La maggioranza ha individuato 16 mutui accesi rinegoziabili per un importo residuo complessivo di 1.910.457,22 euro, con estinzioni variamente scaglionate, fino all’azzeramento totale al 31 dicembre 2029.

«Il piano di rinegoziazione proposto dalla maggioranza», spiega il capogruppo consiliare di Libera Scelta, Mario Di Mascio, «rappresenta un vero e proprio saccheggio delle risorse delle future generazioni. Infatti si prevede di unificare la rata complessiva a circa 82.000 euro l’anno (tasso e rata costanti) dal 2011 fino al 2040, allungando quindi di ulteriori 10 anni l’estinzione dei mutui considerati, considerando ciò positivo per l’amministrazione poiché libererebbe risorse per “minore spesa” , di circa 30.000 euro/anno».
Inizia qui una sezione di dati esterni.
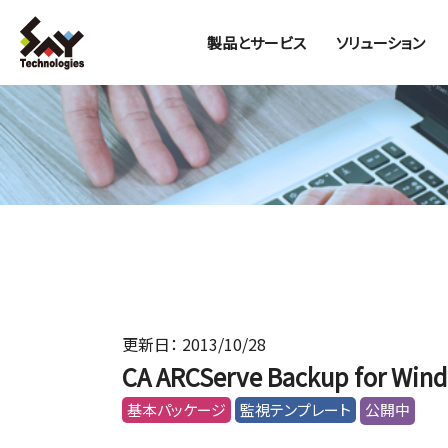
製品とサービス
ソリューション
更新日： 2013/10/28
CA ARCServe Backup for 
基本パッケージ
監視テンプレート
公開中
Nella relazione di minoranza tuttavia allegata alla proposta di delibera con valore di emendamento la situazione che si prospetta in caso di rinegoziazione comporta effettivamente una minore spesa di circa 30.000 euro ma questo fino al 2022. Da questa data in poi –secondo l’analisi della minoranza- il “valore” della convenienza comincia a decrescere, fino ad azzerarsi intorno al 2027, per poi trasformarsi in “maggior spesa” sempre più crescente, per attestarsi dal 2030 al 2040 sugli 82.000 euro/anno. A pensarla come l’opposizione anche il contabile della ragioneria comunale.

«Quello che vogliamo far rilevare», spiega Di Mascio, «e che la nostra maggioranza sembra non aver voluto recepire, è che l’operazione finanziaria è non conveniente ed ingiusta. Infatti non è conveniente sia per i maggiori costi, pari ad oltre 600.000 euro, sia per la “minor spesa complessiva” di oltre 500.000 euro, tutta riversata nella seconda parte del trentennio di mutuo, cioè dal 2027 al 2040. Da questo fatto ne deriva l’ingiustizia, poiché per avere una maggiore capienza di spesa complessiva di circa 400.000 euro come benefit fino al 2027; dal 2027 e fino al 2040 si riversa tutto il costo dell’operazione con una minore capienza di spesa di oltre 500.000 euro. Insomma il debito sarà riversato tutto sulle prossime generazioni di amministratori e cittadini».